Dee Brown's incredible history of the American Indian, Bury My Heart At Wounded Knee, was a blockbuster best seller when it came out in 1971, and it remains the quintessential non-fiction treatise. In page after page, the book is highly informative, educating people who had never before heard of the Lakota's side of the story and opening up many eyes to the harsh realities of Manifest Destiny and America's western expansion. This is the history of the loser, the other side of the coin.
HBO is going to make a movie of the book, but the book's just not sexy enough. In Hollywood's judgement, a character is sorely needed, one to appeal to the largely white audience. So bring in a fictional character into the non-fiction story, a half-native half-white, Ivy League educated gentleman. They plucked a somewhat similar person from history, a Santee who was sent away to boarding school back east, and plopped him in the middle of the Little Big Horn. The non-fiction story is set in a specific place, and HBO is trying to follow the historical narrative and adhere to the timeline of the events as much as possible. So they lift a real person, shake him out, dust him off, and put him where he never was in real life, all to make for a lovely story.
Dee Brown never allowed his book to be given the Hollywood treatment, no doubt because he expected the entertainment industry to do exactly what they have done. The esteemed author has passed away, however, and a project that was floated near the end of his life will soon come to life on the small screen.
Professor Raymond Wilson of Fort Hays State University is the leading authority on the real Ivy League native American, Mr. Charles Eastman. He's having a top laugh over Eastman's presence in the Dakotas, as per HBO's version, when in actuality Mr. Eastman was in Nebraska at the time of the battle at the Little Big Horn river. Watch HBO's version and you'd think Charles Eastman was there, watching events unfold. Read Professor Wilson's book, however, and you'll find an entirely different story, but reality is not as much fun as a writer's imagined scenario.
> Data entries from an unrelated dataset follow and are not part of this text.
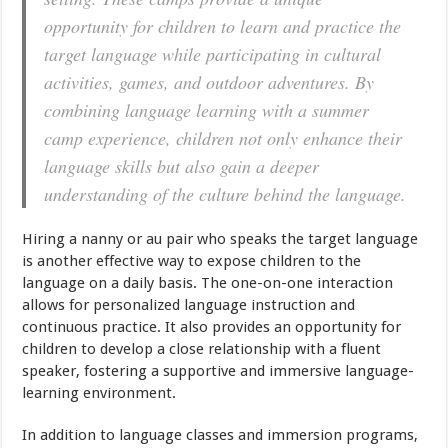
opportunity for children to learn and practice the
target language while participating in cultural
activities, games, and outdoor adventures. By
combining language learning with a summer
camp experience, children not only enhance their
language skills but also gain a deeper
understanding of the culture behind the language.
Hiring a nanny or au pair who speaks the target language
is another effective way to expose children to the
language on a daily basis. The one-on-one interaction
allows for personalized language instruction and
continuous practice. It also provides an opportunity for
children to develop a close relationship with a fluent
speaker, fostering a supportive and immersive language-
learning environment.
In addition to language classes and immersion programs,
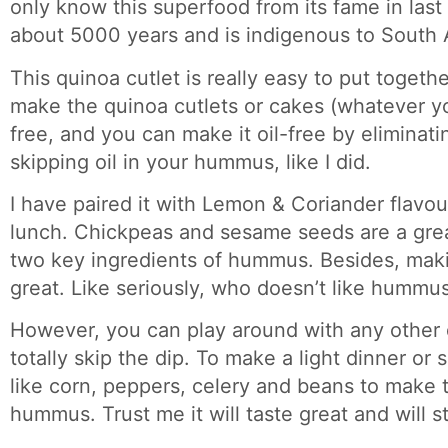
only know this superfood from its fame in last 
about 5000 years and is indigenous to South 
This quinoa cutlet is really easy to put togeth
make the quinoa cutlets or cakes (whatever you 
free, and you can make it oil-free by eliminati
skipping oil in your hummus, like I did.
I have paired it with Lemon & Coriander flav
lunch. Chickpeas and sesame seeds are a grea
two key ingredients of hummus. Besides, maki
great. Like seriously, who doesn’t like hummu
However, you can play around with any other d
totally skip the dip. To make a light dinner o
like corn, peppers, celery and beans to make 
hummus. Trust me it will taste great and will sti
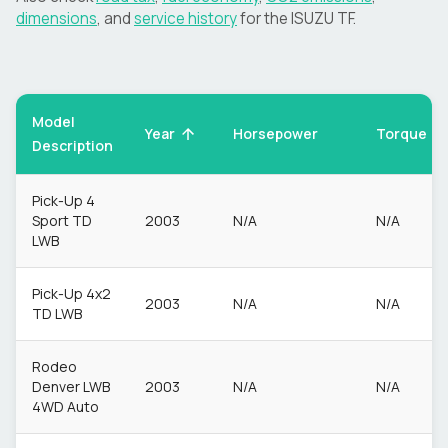
dimensions
, and
service history
for the
ISUZU
TF
.
Model
Torque
Year
Horsepower
Description
Pick-Up 4
Sport TD
2003
N/A
N/A
LWB
Pick-Up 4x2
2003
N/A
N/A
TD LWB
Rodeo
Denver LWB
2003
N/A
N/A
4WD Auto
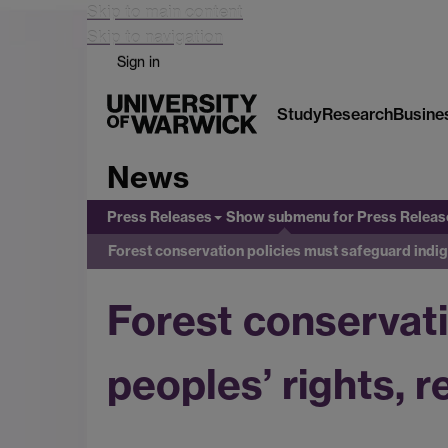
Skip to main content
Skip to navigation
Sign in
Study
Research
Busine
News
Press Releases
Show submenu
for Press Releas
Forest conservation policies must safeguard indig
Forest conservat
peoples’ rights, 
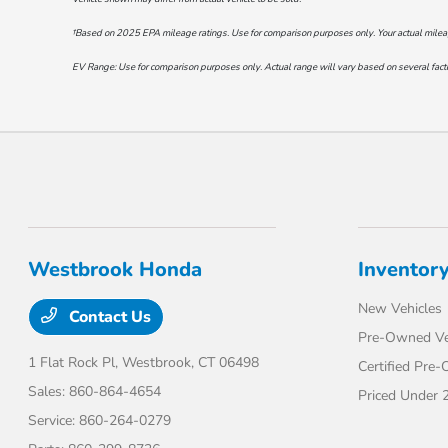
†Based on 2025 EPA mileage ratings. Use for comparison purposes only. Your actual mileage 
EV Range: Use for comparison purposes only. Actual range will vary based on several factor
Westbrook Honda
Inventor
New Vehicles
Contact Us
Pre-Owned Ve
1 Flat Rock Pl,
Westbrook, CT 06498
Certified Pre
Sales:
860-864-4654
Priced Under 
Service:
860-264-0279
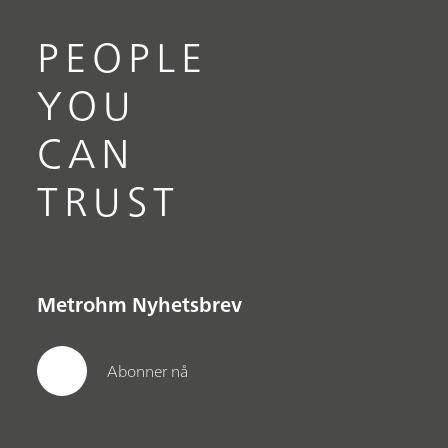
PEOPLE
YOU
CAN
TRUST
Metrohm Nyhetsbrev
Abonner nå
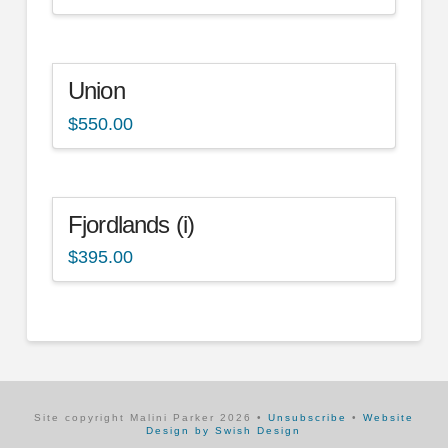
Union
$
550.00
Fjordlands (i)
$
395.00
Site copyright Malini Parker
2026
•
Unsubscribe
•
Website
Design by Swish Design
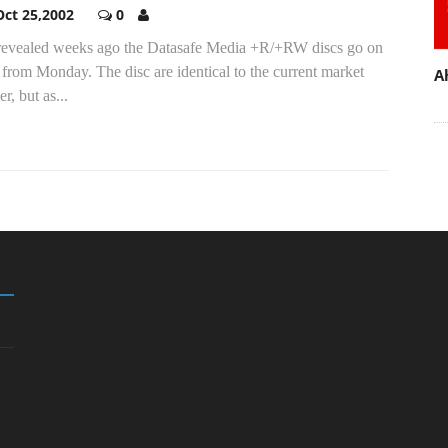
Oct 25,2002
0
revealed weeks ago the Datasafe Media +R/+RW discs go on
 from Monday. The disc are identical to the current market
A
er, but as...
There has to be a love interest in any good movie, and HBO has warped time to put Elaine Goodale, who really was involved in native American education in the Dakotas, at a place she was not at with Mr. Eastman who was not there. Nicolas Proctor, the grandson of Dee Brown, is mourning this bastardization of a well crafted piece of history. As he has observed, the historical narrative, which is interesting in its own right, has been morphed into nothing more than a love story.
By resurrecting a book published thirty years ago, HBO may be doing something positive. Sales of Bury My Heart At Wounded Knee may shoot up as viewers turn into readers and discover that there was far more to the story than the few hours of entertainment presented on television.